[erlang-questions] Fear and Loathing in Programming La La Land
Fri Mar 30 15:01:29 CEST 2012
On Thu, Mar 29, 2012 at 9:47 PM, Michael Turner
> "Requiring parameters in the constructor packs much more information
> per line of code than the create-set-call convention, and so I am able
> to read it more quickly."
> Yes, IF you know the order of parameters and their meanings in
> advance, OR you have some way to look those up almost instantly. True
> in some cases, not in all. You can read any piece of code very fast.
> The challenge is more often in *understanding* what you're reading. If
> the name of the class/type is suggestive, e.g., Point, then
> P = Point(0,1)
> might seem pretty obvious: x=0, y=1. But how about this?
> R = Rect(a,n0,r,v)
For me "readability" has to do with having a lot of code on-screen at
once, and not the number of tokens I can pass my eyes over per second.
I find your chained constructor example to be highly readable for this
reason. But setting one attribute per line of code is not readable in
In my own experience the argument semantics are usually obvious from
the context of well-written code. I am always forgetting the argument
order to "qsort", for instance. Is it the number of elements first or
the size of the element? But when I see
qsort(table, var_count, sizeof(varlookup_t), &compare_elements)

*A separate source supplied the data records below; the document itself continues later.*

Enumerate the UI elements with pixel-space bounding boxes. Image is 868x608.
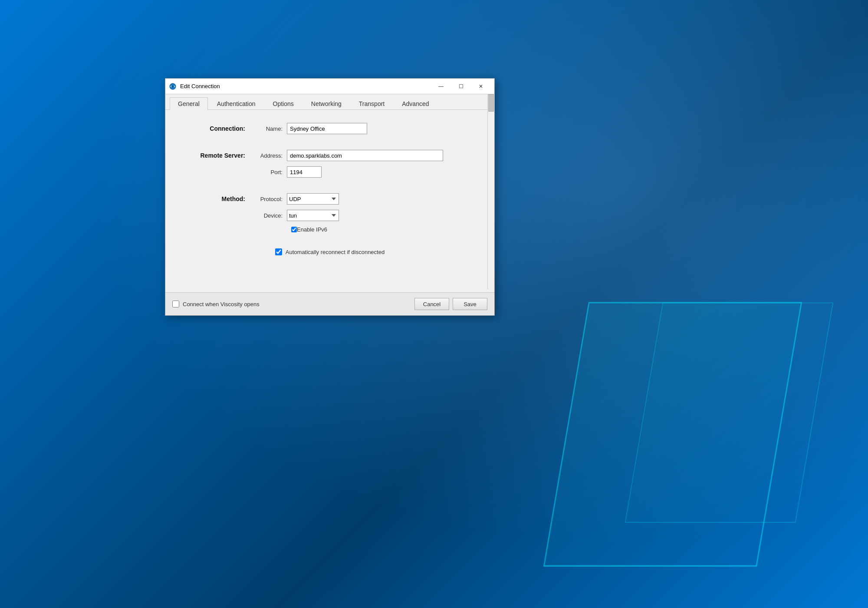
remote-server-fields: Address: Port: [252, 150, 477, 183]
name-label: Name: [252, 126, 287, 132]
edit-connection-dialog: Edit Connection — ☐ ✕ General Authentica… [165, 78, 495, 316]
protocol-select[interactable]: UDP TCP [287, 193, 339, 205]
app-icon [169, 83, 177, 90]
minimize-button[interactable]: — [431, 79, 451, 94]
tab-options[interactable]: Options [265, 97, 302, 110]
port-label: Port: [252, 169, 287, 175]
connection-label: Connection: [183, 123, 252, 132]
title-bar: Edit Connection — ☐ ✕ [165, 79, 494, 94]
reconnect-label: Automatically reconnect if disconnected [286, 249, 385, 255]
device-row: Device: tun tap [252, 210, 477, 221]
device-label: Device: [252, 212, 287, 219]
connect-on-open-label: Connect when Viscosity opens [183, 301, 260, 307]
dialog-title: Edit Connection [180, 83, 431, 89]
protocol-label: Protocol: [252, 196, 287, 202]
footer-left: Connect when Viscosity opens [172, 301, 260, 307]
tab-networking[interactable]: Networking [303, 97, 350, 110]
cancel-button[interactable]: Cancel [414, 298, 449, 310]
footer-right: Cancel Save [414, 298, 487, 310]
port-input[interactable] [287, 166, 322, 178]
name-row: Name: [252, 123, 477, 134]
address-label: Address: [252, 152, 287, 159]
dialog-footer: Connect when Viscosity opens Cancel Save [165, 292, 494, 315]
close-button[interactable]: ✕ [471, 79, 491, 94]
title-bar-controls: — ☐ ✕ [431, 79, 491, 94]
maximize-button[interactable]: ☐ [451, 79, 471, 94]
connection-fields: Name: [252, 123, 477, 139]
address-input[interactable] [287, 150, 443, 161]
remote-server-label: Remote Server: [183, 150, 252, 159]
protocol-row: Protocol: UDP TCP [252, 193, 477, 205]
scrollbar[interactable] [487, 94, 494, 289]
ipv6-row: Enable IPv6 [291, 226, 477, 233]
tab-transport[interactable]: Transport [351, 97, 393, 110]
name-input[interactable] [287, 123, 367, 134]
tab-bar: General Authentication Options Networkin… [165, 94, 494, 110]
tab-authentication[interactable]: Authentication [209, 97, 264, 110]
desktop: Edit Connection — ☐ ✕ General Authentica… [0, 0, 868, 608]
reconnect-checkbox[interactable] [275, 248, 282, 255]
enable-ipv6-label: Enable IPv6 [297, 226, 327, 233]
connection-section: Connection: Name: [183, 123, 477, 139]
tab-advanced[interactable]: Advanced [394, 97, 437, 110]
device-select[interactable]: tun tap [287, 210, 339, 221]
port-row: Port: [252, 166, 477, 178]
remote-server-section: Remote Server: Address: Port: [183, 150, 477, 183]
form-content: Connection: Name: Remote Server: Address… [165, 110, 494, 292]
method-label: Method: [183, 193, 252, 202]
method-fields: Protocol: UDP TCP Device: tun tap [252, 193, 477, 238]
save-button[interactable]: Save [453, 298, 487, 310]
reconnect-row: Automatically reconnect if disconnected [183, 248, 477, 255]
scrollbar-thumb[interactable] [488, 94, 494, 112]
svg-point-1 [171, 85, 174, 88]
tab-general[interactable]: General [170, 97, 208, 110]
connect-on-open-checkbox[interactable] [172, 301, 179, 307]
address-row: Address: [252, 150, 477, 161]
method-section: Method: Protocol: UDP TCP Device: tun t [183, 193, 477, 238]
enable-ipv6-checkbox[interactable] [291, 227, 297, 232]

I know the answer instantly. Of course, if the original author has
inadvertently switched two arguments to a constructor, it will be
harder to debug. So in my mind, if you have the luxury of working with
very good code in familiar territory, "initialize everything" is the
preferable style. But if you are condemned to working with inferior
code, or code that uses unfamiliar libraries, the alternative will
prove to be more merciful.
> Do the parameters refer to the *ranges* [a,n0] and [r,v]? Or to
> *points*: (a,n0) the lower left, and (r,v) the upper right? The
> following (notional) syntax for construction and setting instance
> variables would make it clear:
> R = Rect().lowerleft(a,n0).upperright(r,v)
> and it doesn't exclude other equivalent constructions for the same type, e.g.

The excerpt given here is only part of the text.